The development of each of the characters also makes it difficult to understand who audiences should be rooting for. The film seems to revolve around Lisa – at the very least it starts with her – but then seems to turn into George’s story. His subplot is wholly developed as well, complete with personal conflict with his father (Jack Nicholson), and could be a satisfying story in itself without having to involve George’s pursuit of Lisa. When nothing wraps up as nicely as most will hope for, it’s hard not to feel let down after having consumed the minutia of the characters’ lives.

For any shortcomings audiences may find in How Do You Know, none of them are the fault of the cast. By and large, everyone does a solid job in their respective roles and performs as naturally as possible, given the confines of their sometimes odd lines and direction. Even Owen Wilson – who will probably be unfairly pegged as playing himself due to his inescapable speech pattern – impresses here. While Reese Witherspoon handles the strong-spirited Lisa well, it’s Paul Rudd who does most of the heavy lifting throughout. He showcases a tremendous amount of range, whether it’s slapstick comedy bashing his head against a table or standard romcom endless loving gazes. Ironically, the most satisfying performances come from some of the minor characters late in the film, during a marriage proposal. It’s a genuinely touching moment that will refreshingly speak volumes about the characters without actually having to.

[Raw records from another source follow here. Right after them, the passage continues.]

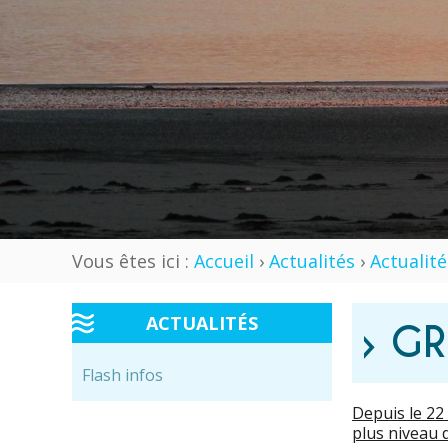
Vous êtes ici :
Accueil
›
Actualités
›
Actualité
ACTUALITÉS
› GR
Flash infos
Depuis le 22
plus niveau d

Most of the time, the actors are given the time to act and the scenes have room to breathe without being distracted by direction. Unfortunately, these times are often capped by some clichéd moment of realization accompanied by a light piano soundtrack to signal a Pavlovian response in audiences that they’ve just witnessed the point of the scene. The duality of naturalness and contrivance is effective, but in a very deliberate way.

With such a competent cast it’s unfortunate to feel that all of this potential was stretched too thinly and dispersed rather than focused. At its core, this film is about two people turning big corners in their lives and running into each other, discovering that they’re a good fit together. That story probably doesn’t need two hours and too many tangents to be told effectively.